Problem requirements: In the entries that follow, find the word "Ausgleich" and report each line it is on.

The input:
•••

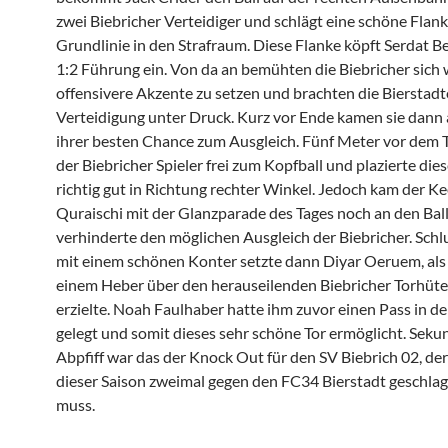
zwei Biebricher Verteidiger und schlägt eine schöne Flan
Grundlinie in den Strafraum. Diese Flanke köpft Serdat B
1:2 Führung ein. Von da an bemühten die Biebricher sich 
offensivere Akzente zu setzen und brachten die Bierstadt
Verteidigung unter Druck. Kurz vor Ende kamen sie dann
ihrer besten Chance zum Ausgleich. Fünf Meter vor dem
der Biebricher Spieler frei zum Kopfball und plazierte die
richtig gut in Richtung rechter Winkel. Jedoch kam der Ke
Quraischi mit der Glanzparade des Tages noch an den Bal
verhinderte den möglichen Ausgleich der Biebricher. Sch
mit einem schönen Konter setzte dann Diyar Oeruem, als
einem Heber über den herauseilenden Biebricher Torhüte
erzielte. Noah Faulhaber hatte ihm zuvor einen Pass in de
gelegt und somit dieses sehr schöne Tor ermöglicht. Seku
Abpfiff war das der Knock Out für den SV Biebrich 02, der 
dieser Saison zweimal gegen den FC34 Bierstadt geschla
muss.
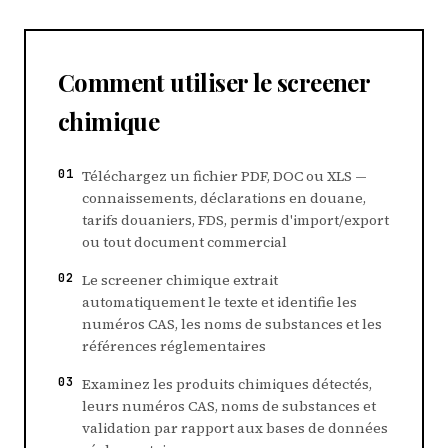
Comment utiliser le screener
chimique
01
Téléchargez un fichier PDF, DOC ou XLS —
connaissements, déclarations en douane,
tarifs douaniers, FDS, permis d'import/export
ou tout document commercial
02
Le screener chimique extrait
automatiquement le texte et identifie les
numéros CAS, les noms de substances et les
références réglementaires
03
Examinez les produits chimiques détectés,
leurs numéros CAS, noms de substances et
validation par rapport aux bases de données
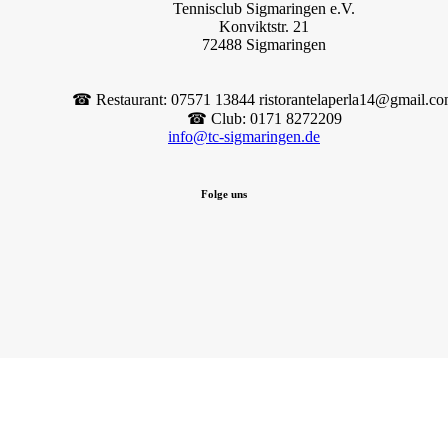
Tennisclub Sigmaringen e.V.
Konviktstr. 21
72488 Sigmaringen
☎︎ Restaurant: 07571 13844 ristorantelaperla14@gmail.c
☎︎ Club: 0171 8272209
info@tc-sigmaringen.de
Folge uns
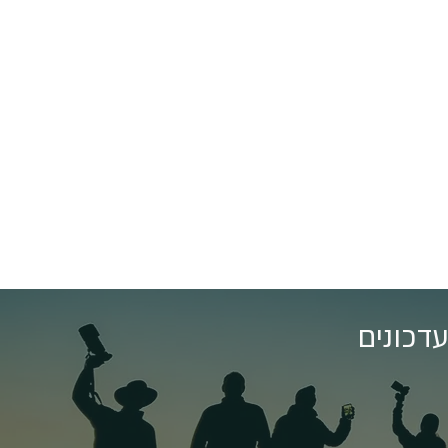
דכונים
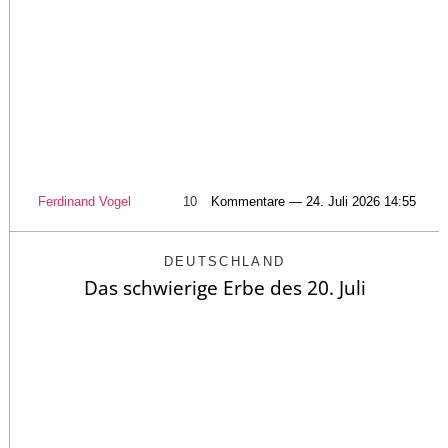
Ferdinand Vogel
10
Kommentare — 24. Juli 2026 14:55
DEUTSCHLAND
Das schwierige Erbe des 20. Juli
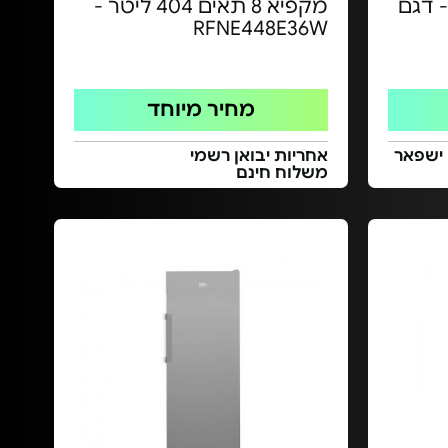
אים 280 ל' - דגם
מקפיא 8 תאים 404 ליטר -
RFNE448E36W
מחיר מיוחד
 ישפאר
אחריות יבואן רשמי
משלוח חינם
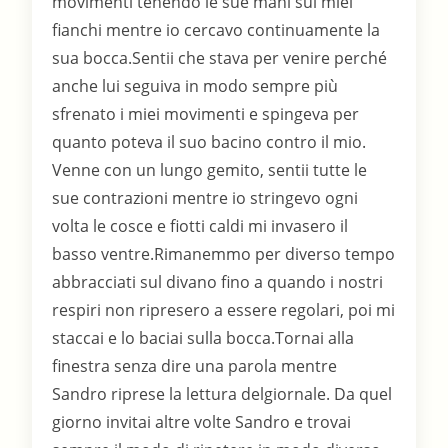
movimenti tenendo le sue mani sui miei
fianchi mentre io cercavo continuamente la
sua bocca.Sentii che stava per venire perché
anche lui seguiva in modo sempre più
sfrenato i miei movimenti e spingeva per
quanto poteva il suo bacino contro il mio.
Venne con un lungo gemito, sentii tutte le
sue contrazioni mentre io stringevo ogni
volta le cosce e fiotti caldi mi invasero il
basso ventre.Rimanemmo per diverso tempo
abbracciati sul divano fino a quando i nostri
respiri non ripresero a essere regolari, poi mi
staccai e lo baciai sulla bocca.Tornai alla
finestra senza dire una parola mentre
Sandro riprese la lettura delgiornale. Da quel
giorno invitai altre volte Sandro e trovai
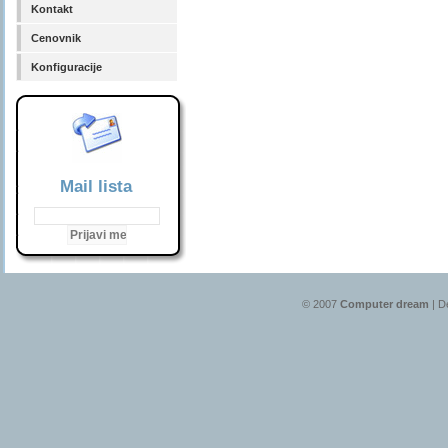
Kontakt
Cenovnik
Konfiguracije
Mail lista
© 2007
Computer dream
| D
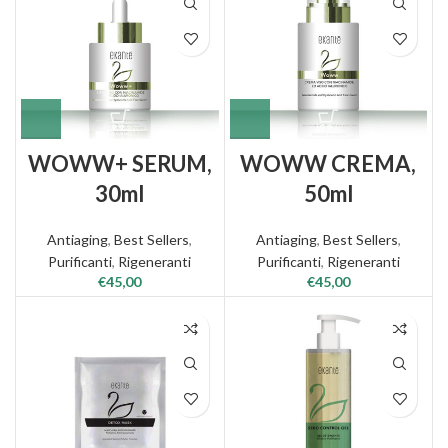
WOWW+ SERUM,
WOWW CREMA,
30ml
50ml
Antiaging
,
Best Sellers
,
Antiaging
,
Best Sellers
,
Purificanti
,
Rigeneranti
Purificanti
,
Rigeneranti
€
45,00
€
45,00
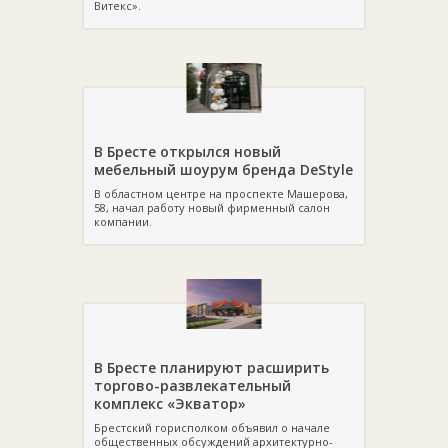
Витекс».
В Бресте открылся новый
мебельный шоурум бренда DeStyle
В областном центре на проспекте Машерова,
58, начал работу новый фирменный салон
компании.
В Бресте планируют расширить
торгово-развлекательный
комплекс «Экватор»
Брестский горисполком объявил о начале
общественных обсуждений архитектурно-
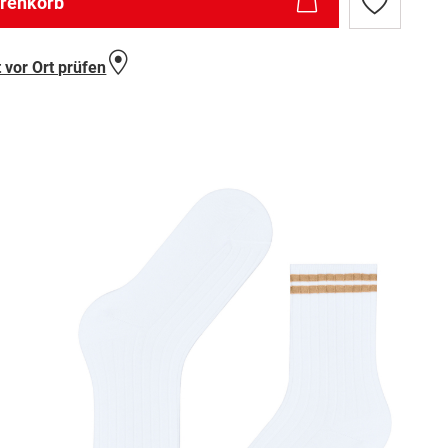
arenkorb
Zur
Wunschlist
hinzufügen
 vor Ort prüfen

•••

Output of the exercise:
ihrer besten Chance zum Ausgleich. Fünf Meter vor dem
verhinderte den möglichen Ausgleich der Biebricher. Sch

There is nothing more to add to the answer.